I’m 65 years old, and I started taking Social Security at 64. My benefit is $615 a month. My husband’s benefit will be much higher than mine. He’s 61. When he turns 66, will I be able to collect on his benefit? I think I may have been misinformed when I applied for Social Security. I realize that in April, a window closed for spousal benefits, but was that window for all Social Security benefits for spouses?
Let’s start by reassuring everyone. Spousal benefits weren’t eliminated in April! The window closing you refer to was the termination of a specific Social Security filing strategy called “file-and-suspend” — a strategy most people didn’t use.
To collect a Social Security benefit based on your spouse’s record, you must meet these requirements:
1. You must be at least 62
2. You must be married for at least one year
3. Your spouse must have applied for Social Security
4. Your spousal benefit must be bigger than the one you’re entitled to on your own record. When you’re eligible for two benefits, you receive only the larger of the two.

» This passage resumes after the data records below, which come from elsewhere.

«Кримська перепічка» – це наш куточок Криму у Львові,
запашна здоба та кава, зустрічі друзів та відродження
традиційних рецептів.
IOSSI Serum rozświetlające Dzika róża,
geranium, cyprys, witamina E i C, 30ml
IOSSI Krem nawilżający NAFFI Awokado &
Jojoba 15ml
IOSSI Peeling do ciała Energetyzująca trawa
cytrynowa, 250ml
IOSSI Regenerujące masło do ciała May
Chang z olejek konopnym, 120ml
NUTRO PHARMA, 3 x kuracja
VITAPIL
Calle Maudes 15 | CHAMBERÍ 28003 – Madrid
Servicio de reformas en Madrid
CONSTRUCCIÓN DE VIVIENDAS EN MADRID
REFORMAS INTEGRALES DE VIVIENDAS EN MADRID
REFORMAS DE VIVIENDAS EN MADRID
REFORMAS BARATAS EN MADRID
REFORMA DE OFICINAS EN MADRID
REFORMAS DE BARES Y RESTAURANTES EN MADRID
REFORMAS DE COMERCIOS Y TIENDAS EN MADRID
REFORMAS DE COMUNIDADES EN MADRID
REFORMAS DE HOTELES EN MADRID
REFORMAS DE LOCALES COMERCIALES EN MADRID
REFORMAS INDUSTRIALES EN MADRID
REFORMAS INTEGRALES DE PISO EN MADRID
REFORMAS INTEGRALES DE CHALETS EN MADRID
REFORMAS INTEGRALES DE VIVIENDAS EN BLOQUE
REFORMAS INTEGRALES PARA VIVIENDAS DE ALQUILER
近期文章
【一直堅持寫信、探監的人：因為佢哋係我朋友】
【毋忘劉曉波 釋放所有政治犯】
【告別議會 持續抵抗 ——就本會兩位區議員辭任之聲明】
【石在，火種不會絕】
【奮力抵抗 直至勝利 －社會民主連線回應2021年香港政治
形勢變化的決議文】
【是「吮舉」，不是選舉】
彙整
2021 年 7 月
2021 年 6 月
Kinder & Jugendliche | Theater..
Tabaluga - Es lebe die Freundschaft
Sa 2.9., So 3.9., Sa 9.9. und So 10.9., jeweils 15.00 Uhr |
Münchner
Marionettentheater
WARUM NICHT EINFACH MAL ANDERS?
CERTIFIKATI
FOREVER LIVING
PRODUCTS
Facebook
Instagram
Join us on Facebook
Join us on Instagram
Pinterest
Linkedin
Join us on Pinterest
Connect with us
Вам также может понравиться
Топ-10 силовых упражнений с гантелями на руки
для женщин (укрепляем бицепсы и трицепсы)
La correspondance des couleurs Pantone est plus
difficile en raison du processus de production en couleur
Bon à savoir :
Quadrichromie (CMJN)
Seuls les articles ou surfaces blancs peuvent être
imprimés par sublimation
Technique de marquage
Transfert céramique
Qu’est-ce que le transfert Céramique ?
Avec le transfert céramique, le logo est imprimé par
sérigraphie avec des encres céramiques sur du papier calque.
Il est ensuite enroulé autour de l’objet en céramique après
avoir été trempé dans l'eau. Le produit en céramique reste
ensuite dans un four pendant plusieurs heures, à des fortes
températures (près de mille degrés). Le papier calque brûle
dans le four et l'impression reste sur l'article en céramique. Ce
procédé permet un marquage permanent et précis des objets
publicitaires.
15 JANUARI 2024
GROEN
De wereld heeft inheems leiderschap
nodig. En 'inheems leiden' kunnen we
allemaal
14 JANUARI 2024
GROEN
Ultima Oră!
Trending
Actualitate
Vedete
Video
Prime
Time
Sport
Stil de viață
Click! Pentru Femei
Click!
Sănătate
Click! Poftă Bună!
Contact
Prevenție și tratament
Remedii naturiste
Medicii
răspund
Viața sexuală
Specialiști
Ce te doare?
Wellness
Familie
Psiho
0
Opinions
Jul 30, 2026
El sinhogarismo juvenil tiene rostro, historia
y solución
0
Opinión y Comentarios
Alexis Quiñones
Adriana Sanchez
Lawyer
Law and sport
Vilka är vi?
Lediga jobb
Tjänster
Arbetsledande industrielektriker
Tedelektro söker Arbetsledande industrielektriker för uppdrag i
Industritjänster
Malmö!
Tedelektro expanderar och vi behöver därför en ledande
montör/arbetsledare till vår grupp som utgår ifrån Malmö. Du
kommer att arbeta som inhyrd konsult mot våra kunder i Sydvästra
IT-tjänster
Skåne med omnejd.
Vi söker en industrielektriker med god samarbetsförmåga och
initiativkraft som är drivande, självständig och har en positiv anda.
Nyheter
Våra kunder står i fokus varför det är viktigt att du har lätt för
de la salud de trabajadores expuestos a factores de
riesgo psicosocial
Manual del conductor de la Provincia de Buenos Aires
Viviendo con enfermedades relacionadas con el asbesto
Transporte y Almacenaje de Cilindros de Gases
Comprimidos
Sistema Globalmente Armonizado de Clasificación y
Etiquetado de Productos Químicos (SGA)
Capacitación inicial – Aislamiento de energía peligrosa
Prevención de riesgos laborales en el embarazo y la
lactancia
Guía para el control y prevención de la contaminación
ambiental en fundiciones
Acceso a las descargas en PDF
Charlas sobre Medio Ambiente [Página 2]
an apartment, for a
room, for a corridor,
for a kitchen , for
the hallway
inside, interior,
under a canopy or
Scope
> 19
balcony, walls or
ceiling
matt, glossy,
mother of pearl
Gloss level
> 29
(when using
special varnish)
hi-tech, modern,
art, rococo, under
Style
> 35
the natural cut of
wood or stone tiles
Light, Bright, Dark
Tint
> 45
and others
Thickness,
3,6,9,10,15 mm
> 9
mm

It sounds as if you’ll meet all four requirements after your husband files for his benefit. And you’ll be 66 when you apply for it — your full retirement age — so you’ll qualify for the maximum spousal benefit. That’s 50 percent of the amount your husband will receive when he’s 66 years old.
If his benefit is $1,900 a month, for example, your spousal benefit is $950 a month. If your own benefit is bigger, you won’t collect anything based on his record. If your own benefit is smaller, you can switch to the larger spousal benefit.
THE BOTTOM LINE Married couples still qualify for Social Security benefits based on each other’s work records.